Output the number of lines in the entries below with the string "Kong" in them, and nothing further.

- Collected data -
--*--

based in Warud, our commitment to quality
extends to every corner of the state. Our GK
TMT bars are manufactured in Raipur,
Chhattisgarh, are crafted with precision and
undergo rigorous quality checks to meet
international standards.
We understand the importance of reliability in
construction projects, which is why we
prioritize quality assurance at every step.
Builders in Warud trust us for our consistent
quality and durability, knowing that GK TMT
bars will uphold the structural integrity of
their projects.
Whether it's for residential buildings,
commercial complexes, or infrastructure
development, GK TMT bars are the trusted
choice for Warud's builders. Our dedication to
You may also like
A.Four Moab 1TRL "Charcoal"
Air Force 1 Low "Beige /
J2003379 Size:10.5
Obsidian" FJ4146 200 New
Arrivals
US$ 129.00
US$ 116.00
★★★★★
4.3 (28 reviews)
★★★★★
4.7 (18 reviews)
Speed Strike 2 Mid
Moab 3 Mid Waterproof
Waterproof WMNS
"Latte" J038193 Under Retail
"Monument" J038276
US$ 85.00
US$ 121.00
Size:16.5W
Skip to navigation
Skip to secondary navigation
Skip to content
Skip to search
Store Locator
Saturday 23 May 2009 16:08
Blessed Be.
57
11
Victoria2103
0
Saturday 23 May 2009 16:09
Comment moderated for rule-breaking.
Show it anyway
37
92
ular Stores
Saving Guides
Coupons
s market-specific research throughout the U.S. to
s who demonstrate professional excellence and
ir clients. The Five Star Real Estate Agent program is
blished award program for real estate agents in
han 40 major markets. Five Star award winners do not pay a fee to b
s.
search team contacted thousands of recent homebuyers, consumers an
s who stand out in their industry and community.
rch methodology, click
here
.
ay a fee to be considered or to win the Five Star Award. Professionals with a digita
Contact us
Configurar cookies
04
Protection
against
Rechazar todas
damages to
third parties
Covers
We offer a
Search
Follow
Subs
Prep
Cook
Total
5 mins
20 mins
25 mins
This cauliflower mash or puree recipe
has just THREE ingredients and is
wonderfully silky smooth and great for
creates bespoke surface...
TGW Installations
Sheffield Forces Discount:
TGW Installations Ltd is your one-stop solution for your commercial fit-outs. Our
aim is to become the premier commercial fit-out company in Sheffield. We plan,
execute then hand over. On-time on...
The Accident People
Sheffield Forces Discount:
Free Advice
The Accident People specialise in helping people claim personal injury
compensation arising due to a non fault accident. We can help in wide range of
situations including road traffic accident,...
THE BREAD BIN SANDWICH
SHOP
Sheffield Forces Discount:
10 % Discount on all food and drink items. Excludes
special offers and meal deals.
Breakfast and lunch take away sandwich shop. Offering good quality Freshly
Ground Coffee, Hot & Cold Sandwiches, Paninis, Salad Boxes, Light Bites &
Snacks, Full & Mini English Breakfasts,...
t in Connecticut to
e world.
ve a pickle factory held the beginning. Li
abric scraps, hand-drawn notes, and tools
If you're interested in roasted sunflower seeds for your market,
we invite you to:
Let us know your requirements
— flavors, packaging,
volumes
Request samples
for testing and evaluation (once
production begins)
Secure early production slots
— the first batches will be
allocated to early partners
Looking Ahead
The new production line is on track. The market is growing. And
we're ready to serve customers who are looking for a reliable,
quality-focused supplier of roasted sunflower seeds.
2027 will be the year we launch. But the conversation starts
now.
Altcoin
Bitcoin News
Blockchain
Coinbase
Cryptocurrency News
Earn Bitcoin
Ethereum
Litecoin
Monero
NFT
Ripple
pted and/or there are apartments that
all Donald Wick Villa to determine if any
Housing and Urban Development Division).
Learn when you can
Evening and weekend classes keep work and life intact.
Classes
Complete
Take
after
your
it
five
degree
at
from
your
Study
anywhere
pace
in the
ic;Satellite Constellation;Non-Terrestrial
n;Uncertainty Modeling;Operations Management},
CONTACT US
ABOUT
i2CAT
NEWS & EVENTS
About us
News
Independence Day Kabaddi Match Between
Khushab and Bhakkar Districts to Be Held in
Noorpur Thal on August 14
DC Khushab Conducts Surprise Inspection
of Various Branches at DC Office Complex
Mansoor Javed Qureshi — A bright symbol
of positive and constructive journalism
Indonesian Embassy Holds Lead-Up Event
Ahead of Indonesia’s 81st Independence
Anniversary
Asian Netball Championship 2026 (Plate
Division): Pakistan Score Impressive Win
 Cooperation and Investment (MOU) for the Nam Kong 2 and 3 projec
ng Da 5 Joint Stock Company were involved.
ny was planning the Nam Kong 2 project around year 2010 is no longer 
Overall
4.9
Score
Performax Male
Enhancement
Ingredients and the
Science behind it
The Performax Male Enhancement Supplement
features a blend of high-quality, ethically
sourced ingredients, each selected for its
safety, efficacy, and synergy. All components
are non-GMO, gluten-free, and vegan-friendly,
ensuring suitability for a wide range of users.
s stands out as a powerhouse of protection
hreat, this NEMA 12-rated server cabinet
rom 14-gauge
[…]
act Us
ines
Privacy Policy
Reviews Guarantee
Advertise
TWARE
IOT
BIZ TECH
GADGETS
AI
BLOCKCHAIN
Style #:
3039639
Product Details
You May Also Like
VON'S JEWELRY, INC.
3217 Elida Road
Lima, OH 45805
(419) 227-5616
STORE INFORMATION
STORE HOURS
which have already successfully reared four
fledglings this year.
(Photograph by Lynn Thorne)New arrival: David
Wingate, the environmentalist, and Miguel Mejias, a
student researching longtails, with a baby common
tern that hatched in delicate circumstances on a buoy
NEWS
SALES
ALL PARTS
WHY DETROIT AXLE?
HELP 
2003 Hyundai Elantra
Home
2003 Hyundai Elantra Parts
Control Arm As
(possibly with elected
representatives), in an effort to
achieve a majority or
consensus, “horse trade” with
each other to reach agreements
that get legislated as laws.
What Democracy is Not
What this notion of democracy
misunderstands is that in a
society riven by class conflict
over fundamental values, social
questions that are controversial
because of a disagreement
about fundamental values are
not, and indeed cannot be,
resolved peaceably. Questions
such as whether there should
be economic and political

--*--

- ANSWER SPACE -
2